Are you up for adventure?
Then you may want to venture into Tavazo, a fruit-and-nut business that will challenge everything you thought you knew about dried fruit and nuts.
This family-run business, with stores in Thornhill, Richmond Hill and Iran, has become a legacy and landmark on Yonge Street.
Alireza Tavazo, 31, says Tavazo began in 1915 with his great-grandfather selling nuts in Tabriz, Iran. In those days, products were packaged in woven sacks and reserved for special occasions.
Over time, Tavazo expanded, moving to the Iranian capital of Tehran, where Alireza’s grandfather, father and uncles took over. In 2009, his father, Nasser, immigrated to Canada to set up shop here — first in Thornhill in 2003, and Richmond Hill in 2009.
It is now the largest dried nuts retailer in Iran. The family hopes to open another store in downtown Toronto.
Business is good thanks to the large number of Persian expats in this area, a name brand that has gained a reputation for quality in Iran, and a product specialty that seems to cross all cultural boundaries.
“The good thing about our business is every culture eats fruit and nuts. Everybody knows they are good healthy snacks.”
Alireza sees himself as an ambassador for Middle Eastern cuisine, encouraging visitors to sample from an array of imported delicacies piled into intricately handcrafted copper bowls.
About 80 per cent of the products come from Iran, he says, while the rest are primarily from Turkey or California.
Pistachios are Tavazo’s most famous product. These large nuts are roasted in the family’s warehouse at Highway 7 and Leslie and have a distinctly different flavour — crunchy and buttery, some flavoured with saffron, others tangy thanks to a mix of lime, citric acid and salt.
Sweet-tasting Iranian walnuts and meaty cashews are also popular choices. Beware the nuts labelled hot. They aren’t kidding.
A variety of nut and seed mixes include the traditional snack for “Yalda,”-- the longest night of the year — featuring pomegranate, watermelon and a mix of nuts, figs, apricots and dates.
The products are preservative-free and require serious climate control with several different kinds of humidity machines and a constantly humming air conditioner.
A multitude of dried fruit varieties include figs, barberries, dates, coconut, kiwi, 10 different plums, cantaloupe and tomatoes.
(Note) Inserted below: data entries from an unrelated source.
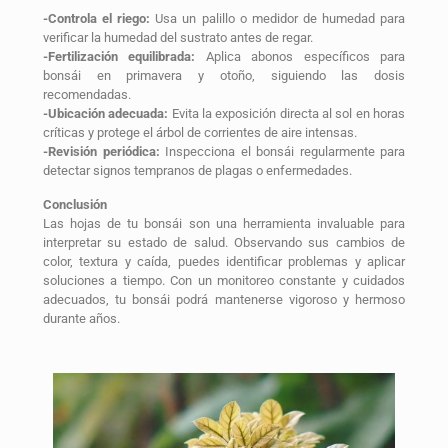
-Controla el riego:
Usa un palillo o medidor de humedad para
verificar la humedad del sustrato antes de regar.
-Fertilización equilibrada:
Aplica abonos específicos para
bonsái en primavera y otoño, siguiendo las dosis
recomendadas.
-Ubicación adecuada:
Evita la exposición directa al sol en horas
críticas y protege el árbol de corrientes de aire intensas.
-Revisión periódica:
Inspecciona el bonsái regularmente para
detectar signos tempranos de plagas o enfermedades.
Conclusión
Las hojas de tu bonsái son una herramienta invaluable para
interpretar su estado de salud. Observando sus cambios de
color, textura y caída, puedes identificar problemas y aplicar
soluciones a tiempo. Con un monitoreo constante y cuidados
adecuados, tu bonsái podrá mantenerse vigoroso y hermoso
durante años.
Dried oleaster (peel open the hard brown shell and try the white, sweet and mealy fruit inside) is a unique treat; so too are the naturally sweet, hot-air dried (not dehydrated) mangoes.
Persians love their tea and the dried lemons or limes are often plopped in, with dried mulberries on the side for sweetness. Jujubes — not as pretty to look at as the gummy candies of the same name — are chewy with a sweet-tart, apple-like flavour and are reputed to lower blood pressure.
There are baked goods as well, prepackaged or baked fresh, including a variety of baklava. Each geographic area has a different recipe for this traditional Mediterranean treat. Nasser’s, fresh from the oven, is gooey sweet with saffron, cardamom, rosewater and walnut.
Alireza thinks about his great-grandfather and the company’s early days. He'd be happy to see how far they have come, he says.
“He made it possible for us and hopefully, we can give this to our children as well.”